DINO SALUZZI – « ALBORES »

PREMONITION D’UNE ERE NOUVELLE

PAR FRANCISCO CRUZ

Le bandonéoniste argentin, compose encore dans sa résidence de Buenos Aires. Là-bas, juste avant la terreur virale, il avait terminé d’enregistrer son ultime album, Albores, recueil solitaire, introspectif et méditatif, qui évoque son long pèlerinage à travers les sentiers de la musique instrumentale. Albores se révèle comme l’expression musicale la plus fidèle à l’existence même du musicien, la synthèse sonore de sa personnalité dans toute sa plénitude…

Verra-t-on un jour le maestro Dino Saluzzi, arpenter de nouveau les plus belles salles de concerts en Europe, pour nous offrir la beauté du chant de son bandoneon ? Difficile de risquer une réponse aujourd’hui. Une seule certitude : le natif de Campo Santo (au nord de l’Argentine) compose encore dans son antre de Buenos Aires, mégapole sud-américaine qui sombre aussi sous l’emprise du confinement mondial.
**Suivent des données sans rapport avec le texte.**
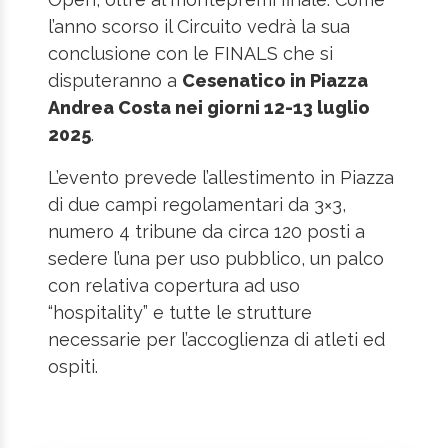
l’anno scorso il Circuito vedrà la sua
conclusione con le FINALS che si
disputeranno a
Cesenatico in Piazza
Andrea Costa nei giorni 12-13 luglio
2025
.
L’evento prevede l’allestimento in Piazza
di due campi regolamentari da 3×3,
numero 4 tribune da circa 120 posti a
sedere l’una per uso pubblico, un palco
con relativa copertura ad uso
“hospitality” e tutte le strutture
necessarie per l’accoglienza di atleti ed
ospiti.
Albores évoque son long pèlerinage à travers les sentiers de la musique instrumentale, écrite ou improvisée, jazzistique ou concertante.

Pour ses débuts sur ECM, Dino Saluzzi était venu enregistrer avec Enrico Rava (qui auparavant avait été l’invité de Carla Bley), puis il revint en solo, avec son groupe argentin (ses trois frères, son fils et un neveu), en compagnie du quatuor de chambre Rosamunde et, ces dernières années, en duo avec la violoncelliste Anja Lechner. Son premier album solo fut Kultrum (1982), mais Andina restait son album solitaire incontournable. Désormais, Albores reflète l’existence même du musicien, la synthèse sonore de son être vivant aujourd’hui, dans sa plénitude vibratoire.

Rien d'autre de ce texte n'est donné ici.